Onboarding is a vital component of a successful and growing organization. It has a huge impact on employee productivity but it also can factor into overall employee retention. Up to 20% of employee turnover happens within the first 45 days of employment. What happens during these first 45 days is an onboarding failure that costs the organization time and money without even mentioning the loss of a potentially great new team member. The costs are not only the recruitment costs of finding a replacement but also the lost revenue, either directly or indirectly, of the missing team member. Worse still, this loss could have been avoided by investing within your onboarding. 69% of employees are more likely to stay with a company for 3 years if they experience great onboarding.
What really great onboarding of a new hire looks like will vary with different organizations and roles but at a minimum, it should be more than an orientation of teams and it should last longer than the first day. Onboarding is just as much about getting your new hire up to speed as quickly as possible, as it is about making them feel welcome, giving them a purpose, and embedding them within your company culture. That said, achieving a positive onboarding experience has always been challenging. HR believe it’s the hiring managers job, hiring managers feel recruitment should have already covered the basics, and recruitment have already moved on to the next role that they need to fill. Add remote working into the mix and many new hires are feeling pretty isolated by their new employers. However, it isn’t impossible to achieve a positive onboarding experience. With the right technology, and a bit of dedication, any organization can successfully onboard a new hire and give them all they need to be a successful and engaged member of the team.
Mapping out your employee lifecycle
Every employee within your organization has a journey during their time with you. They first make contact with you as an applicant for an open role and at some point, they will end their time with you either through retiring, resignation, or termination. Mapping out this journey can be a very useful exercise for understanding your employee base better, but mapping out the first leg of this journey is the first step towards improving your employee onboarding experience. When mapping out this first leg, ask yourself some questions. Who do your employees interact with? Where are the choke points? At which early points in their time with you are your employees left to their own devices for a lengthy period of time? Armed with this information, you’ll have a better understanding of what your recruitment process currently looks like and what challenges you need to overcome.
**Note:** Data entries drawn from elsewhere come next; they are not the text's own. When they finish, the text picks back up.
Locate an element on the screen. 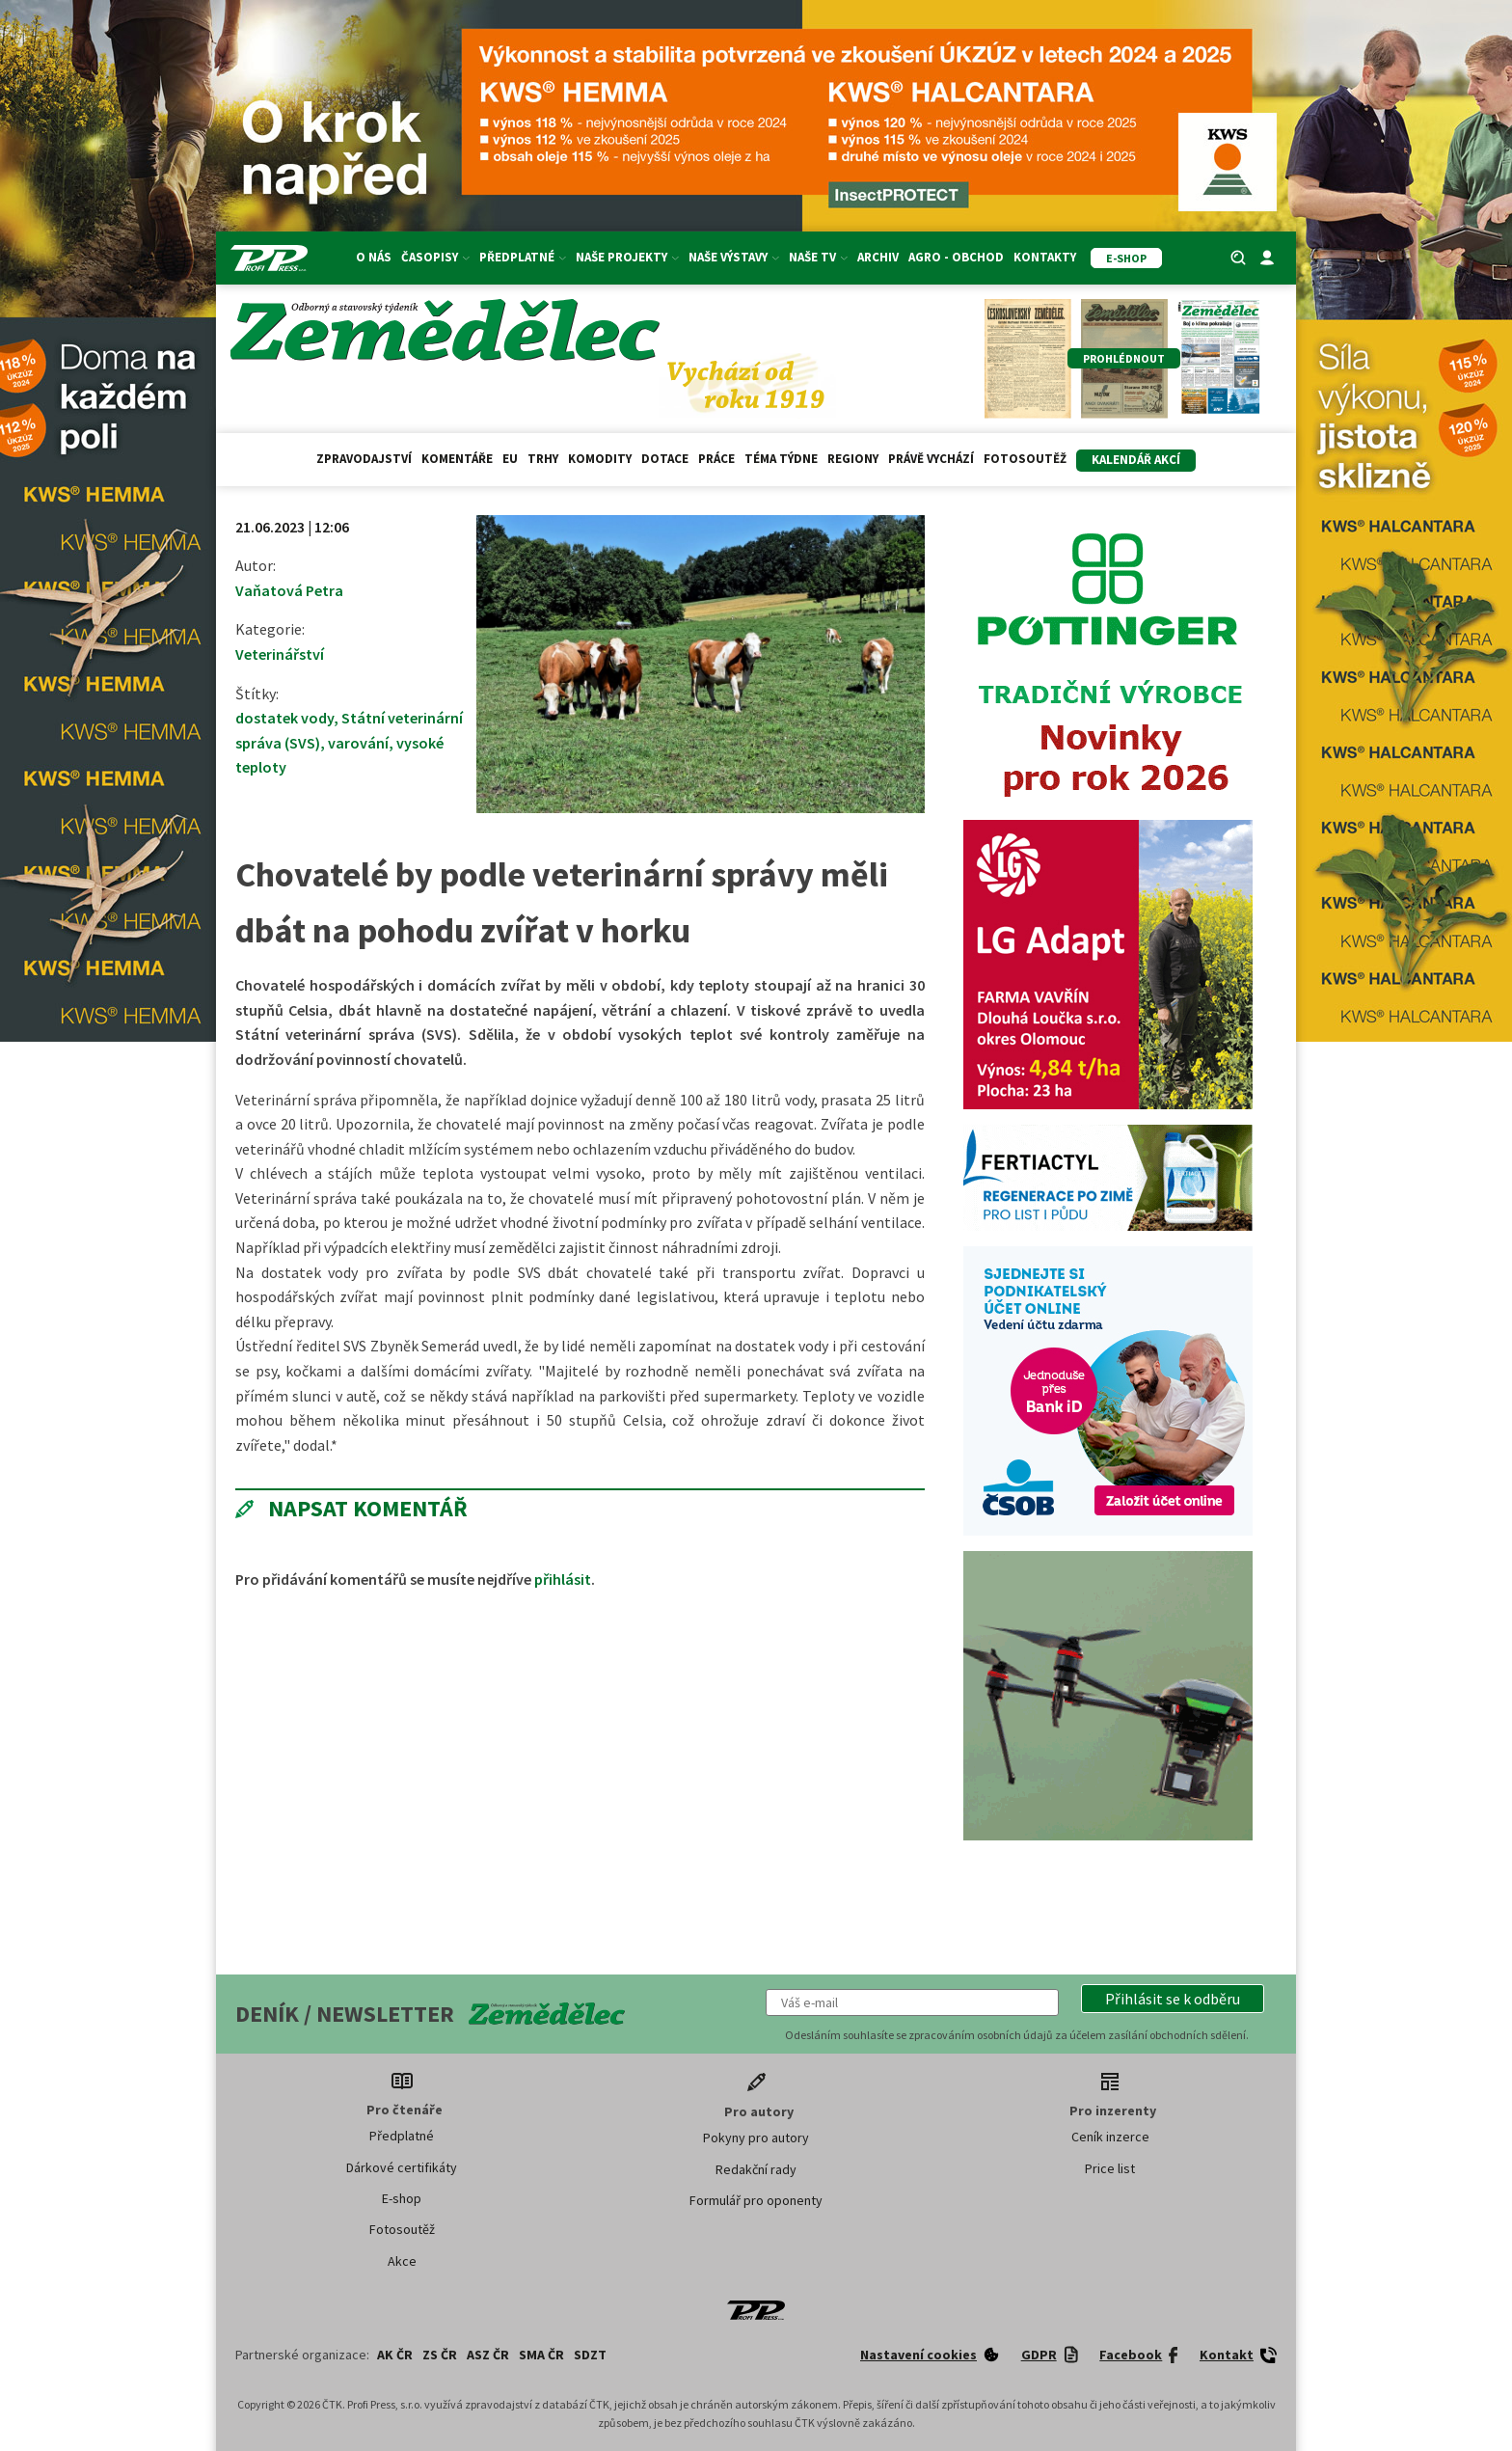  Formulář pro oponenty is located at coordinates (756, 2200).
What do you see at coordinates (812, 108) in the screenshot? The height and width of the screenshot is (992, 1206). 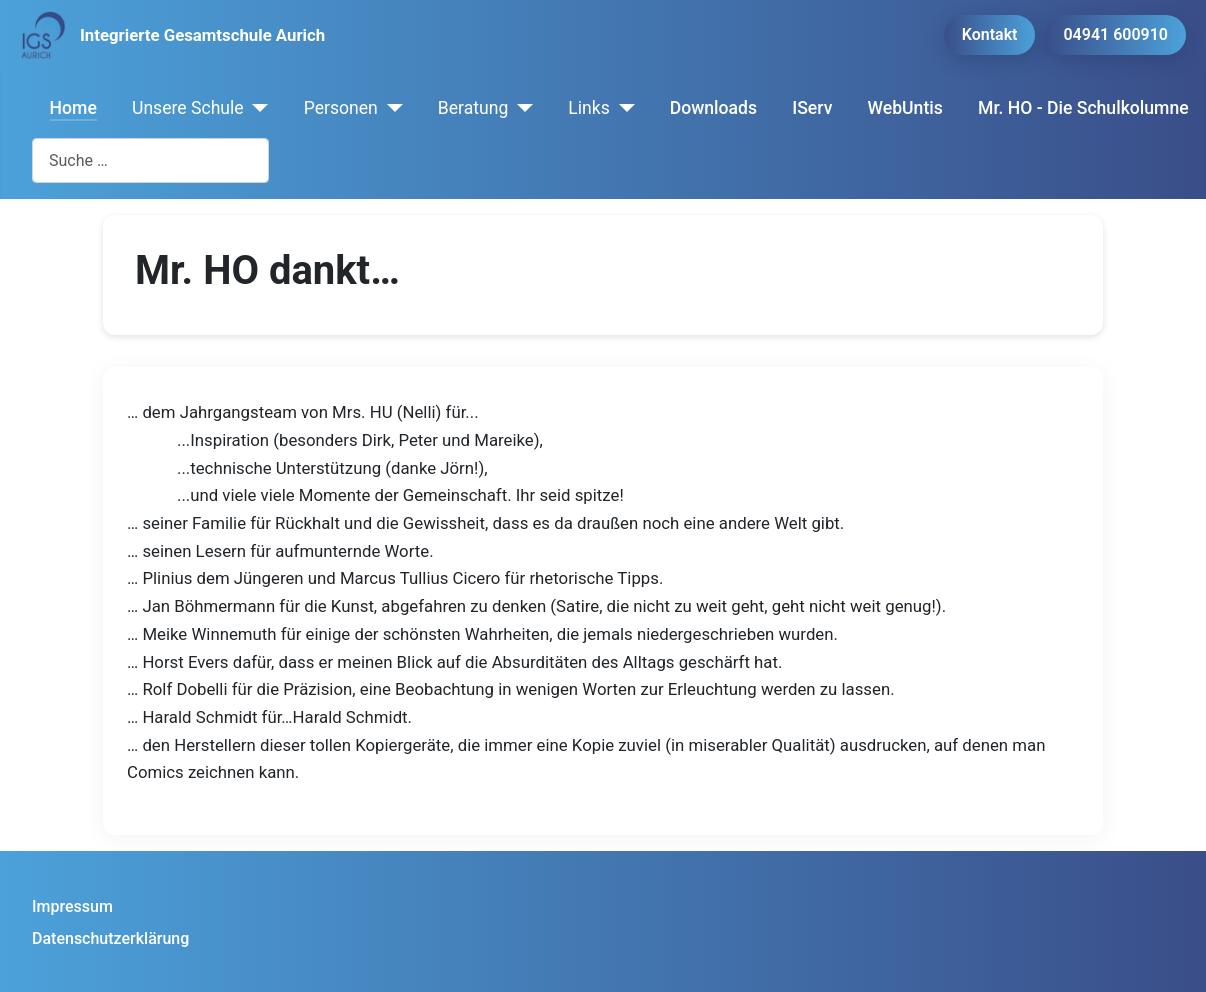 I see `IServ` at bounding box center [812, 108].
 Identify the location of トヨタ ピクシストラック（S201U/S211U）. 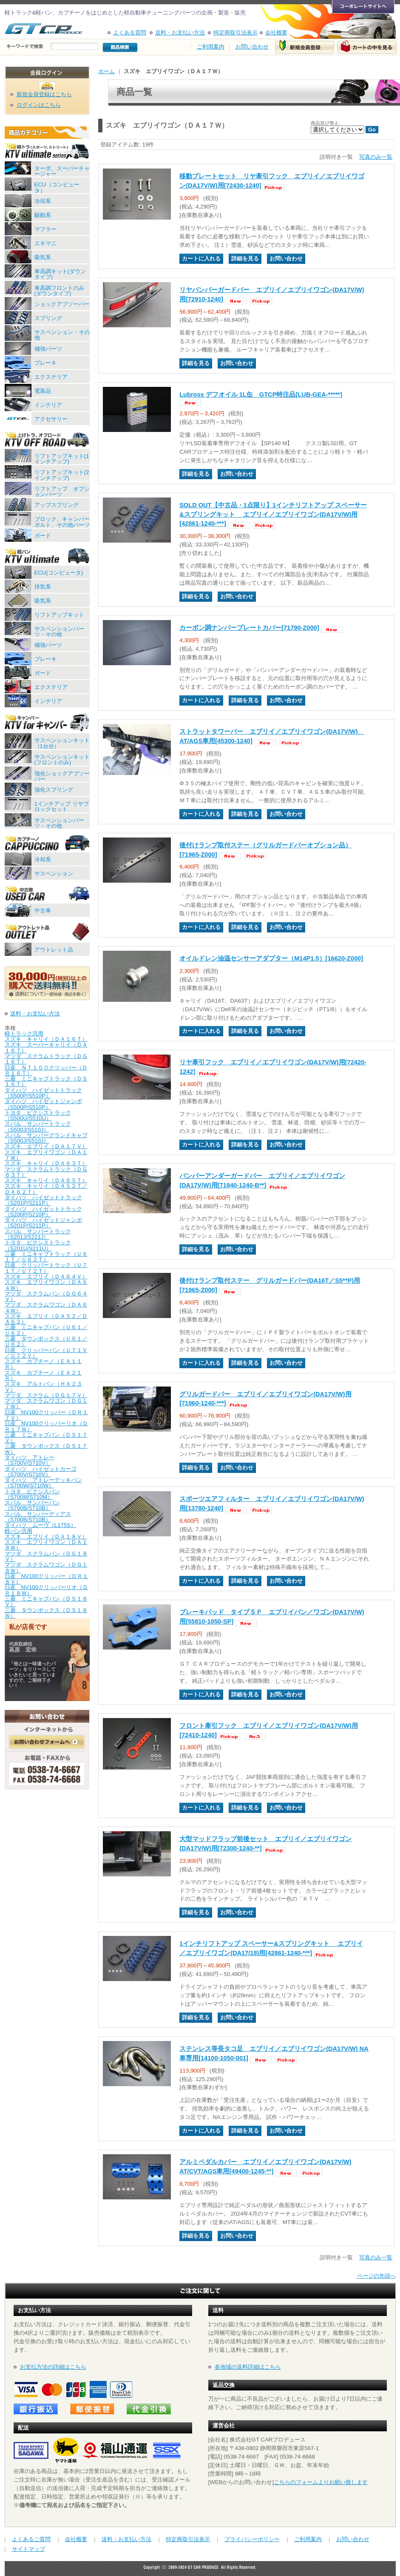 (38, 1245).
If you’re still unsure as to where your pain points lie, anonymously surveying the employees that have been with you for a year or less can yield incredibly useful information.
Building goals into your onboarding
New employees want to feel like they add value. There’s nothing worse than staring at a monitor for most of a day because your manager is too busy to take you through what’s expected of you. A way of combatting this sentiment is by building clear and achievable goals into your onboarding experience. What should your new hire have achieved by the end of their first day? By the end of their first week? And again by the end of their first month? Clear and actionable goals that a new hire can work towards are a great way of building engagement. As time passes these goals should become more complex and relevant to their role but for the first day their goal could be as simple as learning one fact about each member of their new team.
Onboarding before the first day
Onboarding begins long before the first day. As soon as a candidate verbally agrees to an offer your onboarding process has begun. Likely the first way your candidate is going to experience this is by receiving their contract. If you’re still using hardcopy contracts that you deliver by mail it’s time to consider evolving. If you’re using email for contracts and expecting candidates to print them and sign them before returning them to you, again, you’re making the very first step of your onboarding process more laborious and stressful than it needs to be. Moving your contracts and onboarding documentation to be electronic and allowing your new hires to sign them electronically is a much more positive experience for your candidates and allows you to start your overall onboarding process on the right foot. Using Scout’s Onboard tool is one means of bringing your contracts entirely online and achieving this positive initial start with your new team member.
Many organizations with a strong onboarding process will reach out to their new team members several times prior to their start date. Some will send videos with introductions, cakes, flowers, or even something as simple as more information about the organization and its goals. We here at Scout Talent have frequent team-building events and reward nights, if a new hire is onboarding we’ll often invite them to one of these events ahead of their start date so that they can get to know the team better.
Training within onboarding
Training a new hire is typically a very important part of onboarding. You want your new joiner to be successful within their role as quickly as possible and in order to do that, you need to give them relevant and effective training. This training can be hands-on 1:1 learning or self-learning guided by examples depending on the role in question. Whatever form this training exists within, make sure it’s useful and relevant to the individual or else they’ll quickly grow disengaged.
Utilizing a learning management system, like the one that we offer here at Scout Talent, can be a really effective way of ensuring uniform training and lining up the goals of your onboarding program. A learning management system allows you to centralize your training while enabling your users to partake within it from their own computer when they have the time. This can also be an effective way of giving your new joiners something to do during those initial awkward moments of their career with you when they’re at a loose end and unsure what they should be next working on.
Closing thoughts
Onboarding is much more than a buzzword and needs a dedicated effort in order to get it right. A positive onboarding experience helps prevent early turnover within your employee base and also ensures that your new hires are quickly achieving the goals that they need to achieve in order to be successful within their roles. It benefits employers by saving revenue and increasing productivity while benefiting employees by embedding them within an organization and enabling them to achieve.